Jherry Encinas, actividades comerciales. Midleton (Irlanda)

¡Hola! mi nombre es Jherry, estudiante de Act. Comerciales y a fines de diciembre fui comunicado de la maravillosa noticia de que fui uno de los candidatos elegidos para una beca Erasmus+ y poder así realizar mis practicas laborales en el extranjero y también poder conocer un país diferente.

De la lista de destinos elegí Irlanda, sin dudarlo, ya que al estar estudiando ingles me ayudaría tanto a mejorarlo como ponerme a prueba en ello porque hasta ese momento no había tenido la posibilidad de visitar algún país en el que se hablara principalmente en inglés.

Y así fue como el 17 de marzo partí rumbo a Irlanda, si bien no es la primera vez que viajo solo y a otro país aun así me sentía nervioso y expectante de lo que iba a encontrarme ahí. Al momento de llegar al Aeropuerto de Cork ya noté los grandes cambios, tanto por el clima y sobre todo geográficamente ya que hay mucha naturaleza alrededor ya sea por los inmensos campos verdes que podés encontrarte o por los bosques y montañas.

Mi primera semana la pase en un pueblo llamado Bandon, no era muy grande pero aun así era agradable y tranquilo.
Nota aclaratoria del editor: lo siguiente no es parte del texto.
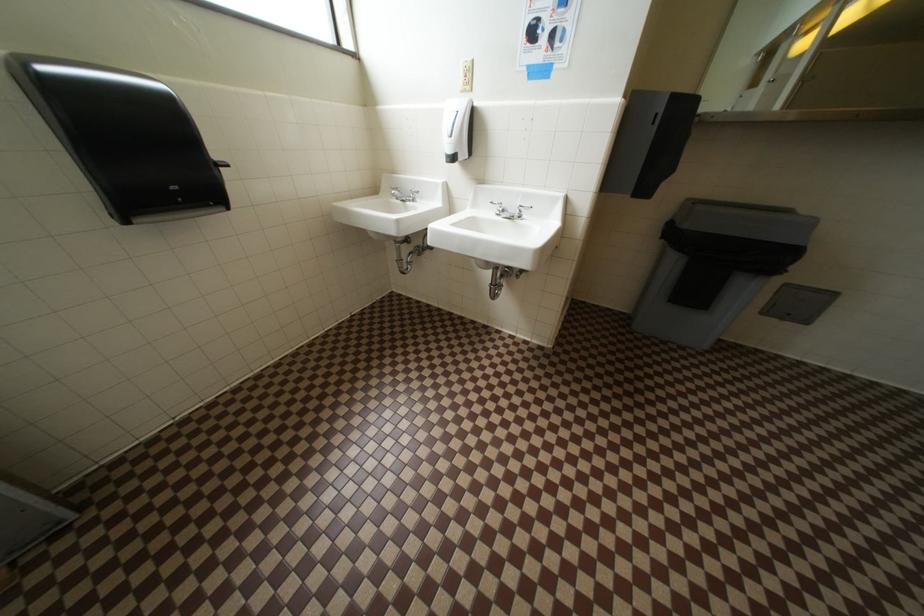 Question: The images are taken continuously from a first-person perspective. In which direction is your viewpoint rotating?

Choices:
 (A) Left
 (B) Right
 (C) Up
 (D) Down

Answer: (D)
Vivía en una casa de familia, compartida con otros estudiantes de Erasmus tanto de España y de Italia. Con respecto al Ingles a pesar de tener un buen nivel de inglés los primeros días me costo sobre todo al momento de entenderlo ya que por lo visto en el sur de Irlanda el acento es diferente y si tuviera que poner un equivalente diría que es algo similar al español que se habla en la región de Andalucía, pero una vez que pasa el tiempo te acostumbras e incluso agarras más confianza.

Una semana más tarde deje Bandon para mudarme a Midleton, Cork a una nueva casa de Familia, el traslado resulto algo atareado, pero pude arreglármelas para llegar ahí y así empezar mis prácticas en una empresa llamada CelticBioenergy que se dedicaba al desarrollo y construcción de plantas de tratamiento de residuos para producir biogas.

Mi lugar de trabajo se encuentra en una zona muy tranquila y con campos alrededor así que se hacía muy agradable estar ahí, así como el ambiente de trabajo también y podría decir que era casi como trabajar desde tu propia casa. Mi trabajo consistía en asistir a los ingenieros, realizar algunas tareas administrativas y algunas investigaciones de marketing para que mi jefe use aquellos datos. Si bien los primeros días fueron algo complicados por la cantidad de información técnica a aprender luego gracias a mis compañeros me resulto mas ameno y pude ponerme al ritmo.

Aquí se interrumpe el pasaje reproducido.